Data entries:
- - -

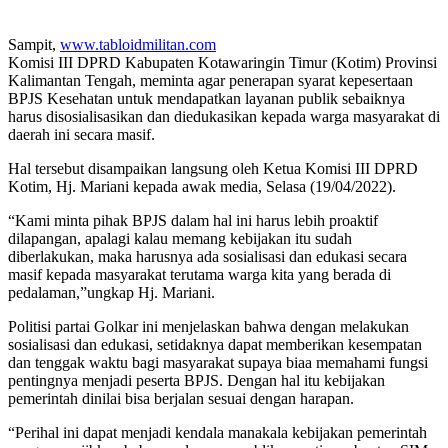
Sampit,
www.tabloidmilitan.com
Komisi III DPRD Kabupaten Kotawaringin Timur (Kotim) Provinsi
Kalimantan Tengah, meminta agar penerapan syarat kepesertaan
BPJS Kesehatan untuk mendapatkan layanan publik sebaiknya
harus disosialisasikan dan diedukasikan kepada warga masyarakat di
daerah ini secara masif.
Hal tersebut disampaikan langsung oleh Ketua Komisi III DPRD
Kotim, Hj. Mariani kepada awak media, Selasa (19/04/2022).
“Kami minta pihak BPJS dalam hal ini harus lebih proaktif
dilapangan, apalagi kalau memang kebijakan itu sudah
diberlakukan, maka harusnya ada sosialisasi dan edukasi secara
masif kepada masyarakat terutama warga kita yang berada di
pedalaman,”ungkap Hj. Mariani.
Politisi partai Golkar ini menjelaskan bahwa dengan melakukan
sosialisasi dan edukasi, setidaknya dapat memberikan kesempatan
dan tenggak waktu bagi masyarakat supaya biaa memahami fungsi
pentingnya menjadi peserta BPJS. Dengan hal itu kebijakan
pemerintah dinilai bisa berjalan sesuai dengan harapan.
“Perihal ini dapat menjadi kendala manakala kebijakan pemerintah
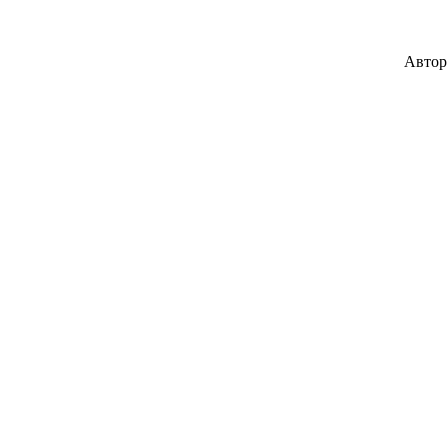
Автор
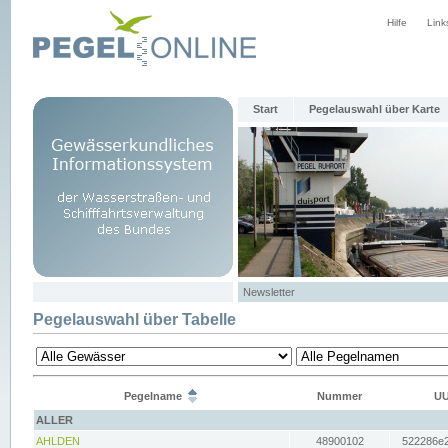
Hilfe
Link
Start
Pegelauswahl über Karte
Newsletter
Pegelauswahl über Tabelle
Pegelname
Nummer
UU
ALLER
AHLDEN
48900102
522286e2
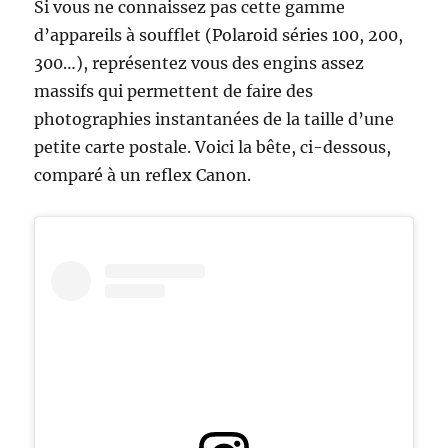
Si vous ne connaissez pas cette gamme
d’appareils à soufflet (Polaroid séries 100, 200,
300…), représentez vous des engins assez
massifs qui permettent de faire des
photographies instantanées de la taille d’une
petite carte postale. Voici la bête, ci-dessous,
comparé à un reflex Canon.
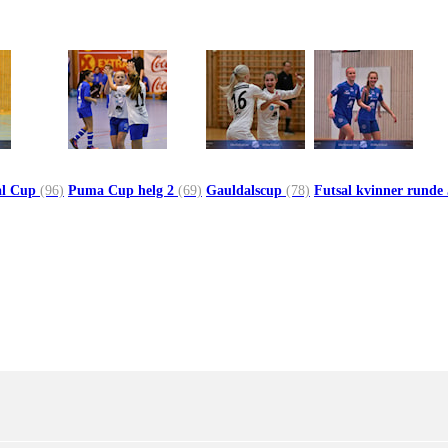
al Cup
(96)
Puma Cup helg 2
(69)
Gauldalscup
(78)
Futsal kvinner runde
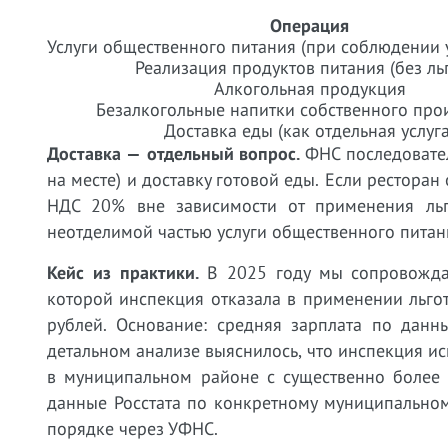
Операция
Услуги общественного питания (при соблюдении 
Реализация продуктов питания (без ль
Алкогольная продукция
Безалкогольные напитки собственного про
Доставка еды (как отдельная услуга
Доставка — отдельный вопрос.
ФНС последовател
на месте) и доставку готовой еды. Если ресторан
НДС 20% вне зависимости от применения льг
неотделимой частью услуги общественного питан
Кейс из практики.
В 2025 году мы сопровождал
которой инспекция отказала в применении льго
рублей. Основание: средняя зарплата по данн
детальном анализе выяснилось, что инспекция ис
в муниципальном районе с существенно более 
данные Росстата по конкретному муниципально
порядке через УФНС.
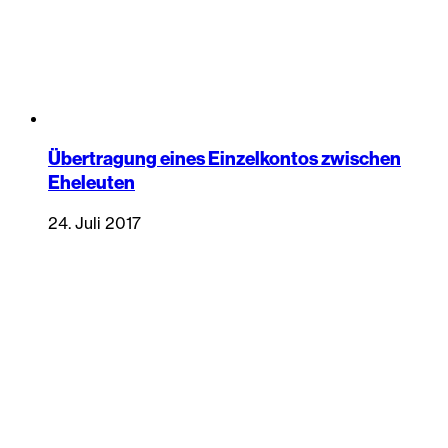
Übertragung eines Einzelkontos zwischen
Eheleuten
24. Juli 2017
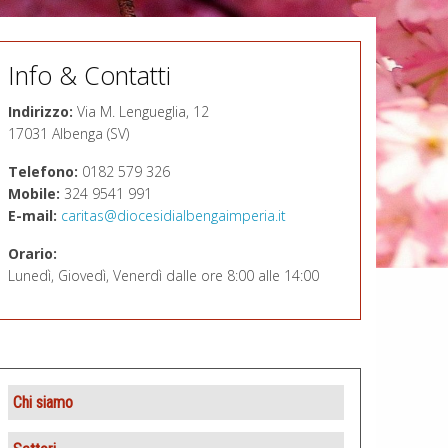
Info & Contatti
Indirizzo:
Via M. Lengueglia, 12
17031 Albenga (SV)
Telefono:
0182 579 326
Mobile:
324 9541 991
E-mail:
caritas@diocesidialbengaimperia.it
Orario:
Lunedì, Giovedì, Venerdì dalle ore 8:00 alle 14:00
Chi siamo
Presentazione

- - -

### [Problem to work on]
Print exactly the lines above that run from the one with "sosialisasi dan edukasi, setidaknya" to the one with "petite carte postale.", both included. No pictures.

### [Result for this exercise]
sosialisasi dan edukasi, setidaknya dapat memberikan kesempatan
dan tenggak waktu bagi masyarakat supaya biaa memahami fungsi
pentingnya menjadi peserta BPJS. Dengan hal itu kebijakan
pemerintah dinilai bisa berjalan sesuai dengan harapan.
“Perihal ini dapat menjadi kendala manakala kebijakan pemerintah
Автор
Hilfe
Link
Start
Pegelauswahl über Karte
Newsletter
Pegelauswahl über Tabelle
Pegelname
Nummer
UU
ALLER
AHLDEN
48900102
522286e2
Si vous ne connaissez pas cette gamme
d’appareils à soufflet (Polaroid séries 100, 200,
300…), représentez vous des engins assez
massifs qui permettent de faire des
photographies instantanées de la taille d’une
petite carte postale. Voici la bête, ci-dessous,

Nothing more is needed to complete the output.